The monitoring of somatosensory evoked potentials and neurologic complications in aneurysm surgery.
10.3349/ymj.2001.42.2.227
- Author:
Kyeong Tae MIN
1
;
Jong Hoon KIM
;
Yong Sam SHIN
;
So Young KWON
;
Yong Taek NAM
Author Information
1. Department of Anesthesiology, Yonsei University College of Medicine, Seoul, Korea. jhkim007@yumc.yonsei.ac.kr
- Publication Type:Original Article
- Keywords:
Somatosensory evoked potentials;
cerebral aneurysm surgery
- MeSH:
Adult;
Evoked Potentials, Somatosensory/physiology*;
Female;
Human;
Intracranial Aneurysm/surgery*;
Male;
Middle Age;
Monitoring, Physiologic*;
Nervous System Diseases/physiopathology;
Nervous System Diseases/etiology*;
Nervous System Diseases/diagnosis*;
Surgical Procedures, Operative/adverse effects*
- From:Yonsei Medical Journal
2001;42(2):227-232
- CountryRepublic of Korea
- Language:English
-
Abstract:
Somatosensory evoked potential (SSEP) changes during cerebral aneurysm surgery and their relationship to postoperative neurologic complications have been studied on many occasions.

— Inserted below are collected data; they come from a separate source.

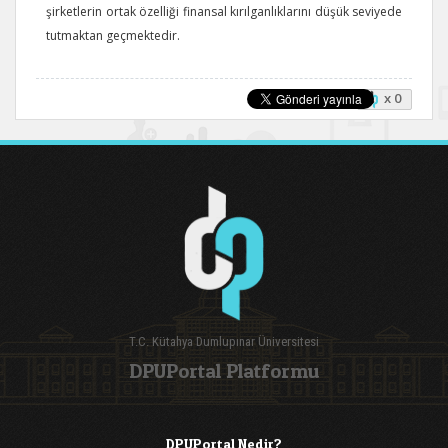
şirketlerin ortak özelliği finansal kırılganlıklarını düşük seviyede
tutmaktan geçmektedir.
x 0
T.C. Kütahya Dumlupınar Üniversitesi
DPUPortal Platformu
DPUPortal Nedir?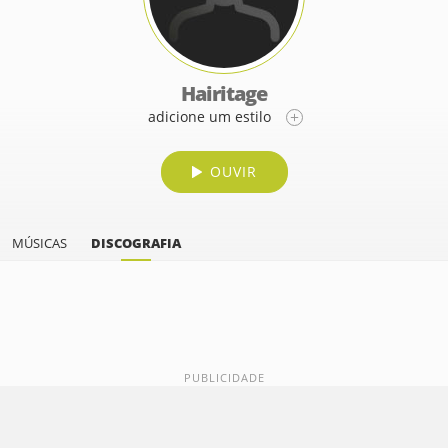
Hairitage
adicione um estilo
OUVIR
MÚSICAS
DISCOGRAFIA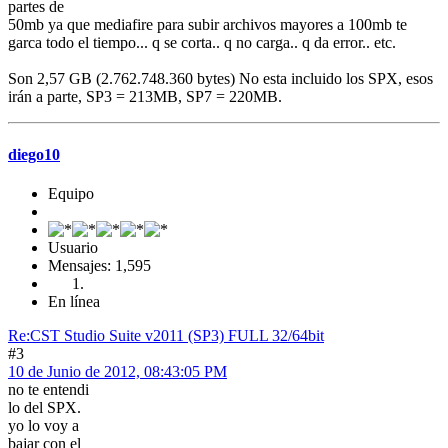
partes de
50mb ya que mediafire para subir archivos mayores a 100mb te
garca todo el tiempo... q se corta.. q no carga.. q da error.. etc.
Son 2,57 GB (2.762.748.360 bytes) No esta incluido los SPX, esos
irán a parte, SP3 = 213MB, SP7 = 220MB.
diego10
Equipo
Usuario
Mensajes: 1,595
En línea
Re:CST Studio Suite v2011 (SP3) FULL 32/64bit
#3
10 de Junio de 2012, 08:43:05 PM
no te entendi
lo del SPX.
yo lo voy a
bajar con el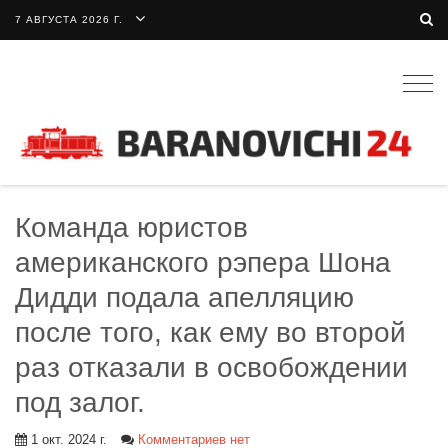
7 АВГУСТА 2026 Г.
Togg
navig
Команда юристов
американского рэпера Шона
Дидди подала апелляцию
после того, как ему во второй
раз отказали в освобождении
под залог.
1 окт. 2024 г.
Комментариев нет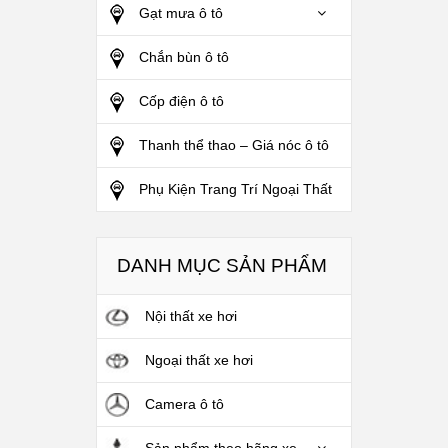
Gạt mưa ô tô
Chắn bùn ô tô
Cốp điện ô tô
Thanh thể thao – Giá nóc ô tô
Phụ Kiện Trang Trí Ngoại Thất
DANH MỤC SẢN PHẨM
Nội thất xe hơi
Ngoại thất xe hơi
Camera ô tô
Sản phẩm theo hãng xe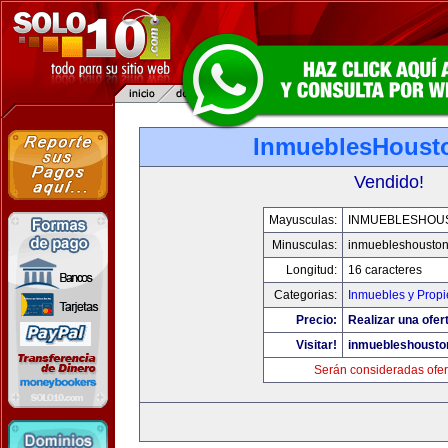
InmueblesHoust
Vendido!
Mayusculas:
INMUEBLESHOU
Minusculas:
inmuebleshousto
Longitud:
16 caracteres
Categorias:
Inmuebles y Prop
Precio:
Realizar una ofer
Visitar!
inmuebleshousto
Serán consideradas ofer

However, it is still a matter of debate whether SSEP monitoring is really helpful in detecting or preventing neurologic complications. We studied 87 patients undergoing aneurysm surgery of the anterior cerebral circulation and SSEPs were monitored in 60 of these patients. All patients were grade 2 by the subarachnoid hemorrhage (SAH) grading system. Median nerve SSEP was monitored for middle cerebral or internal carotid artery aneurysms and posterior tibial nerve SSEP for anterior cerebral artery aneurysms. A decrease in the cortical amplitude of more than 50%, compared with control, was considered significant and interventions were then taken to reverse the SSEP. The pre- and postoperative neurologic deficits of each patient were evaluated immediately before and after surgery. No significant difference was found in the incidence of postoperative neurologic complications in the SSEP monitored (15% [9/60]) and unmonitored patients (22% [6/27]). In the SSEP monitored patients, the amplitudes of SSEPs decreased significantly in 14 patients and 4 of these showed neurologic complications. However, SSEP amplitudes were not significantly changed in 46 patients, and 5 of these showed neurologic complications. Significant changes in the amplitude of SSEP might represent neuronal injury, but the absence of change in the SSEP cannot guarantee patient safety. Our results suggest that SSEP monitoring may be useful for detecting the danger of neuronal injury, but that it does not reduce the incidence of neurologic complications in aneurysm surgery.